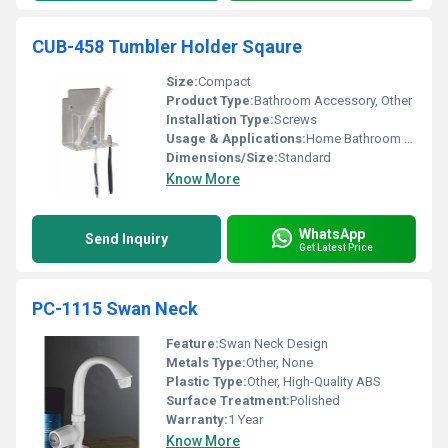
CUB-458 Tumbler Holder Sqaure
Size:
Compact
Product Type:
Bathroom Accessory, Other
Installation Type:
Screws
Usage & Applications:
Home Bathroom Hotels
Dimensions/Size:
Standard
Know More
WhatsApp
Send Inquiry
Get Latest Price
PC-1115 Swan Neck
Feature:
Swan Neck Design
Metals Type:
Other, None
Plastic Type:
Other, High-Quality ABS
Surface Treatment:
Polished
Warranty:
1 Year
Know More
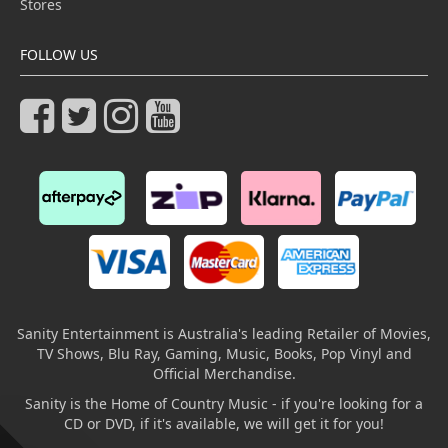
Stores
FOLLOW US
Sanity Entertainment is Australia's leading Retailer of Movies,
TV Shows, Blu Ray, Gaming, Music, Books, Pop Vinyl and
Official Merchandise.
Sanity is the Home of Country Music - if you're looking for a
CD or DVD, if it's available, we will get it for you!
----
— Your task —
Pictures stay out; all other material above is restated word for word.

— Exercise response —
CUB-458 Tumbler Holder Sqaure
Size:
Compact
Product Type:
Bathroom Accessory, Other
Installation Type:
Screws
Usage & Applications:
Home Bathroom Hotels
Dimensions/Size:
Standard
Know More
WhatsApp
Send Inquiry
Get Latest Price
PC-1115 Swan Neck
Feature:
Swan Neck Design
Metals Type:
Other, None
Plastic Type:
Other, High-Quality ABS
Surface Treatment:
Polished
Warranty:
1 Year
Know More
Stores
FOLLOW US
Sanity Entertainment is Australia's leading Retailer of Movies,
TV Shows, Blu Ray, Gaming, Music, Books, Pop Vinyl and
Official Merchandise.
Sanity is the Home of Country Music - if you're looking for a
CD or DVD, if it's available, we will get it for you!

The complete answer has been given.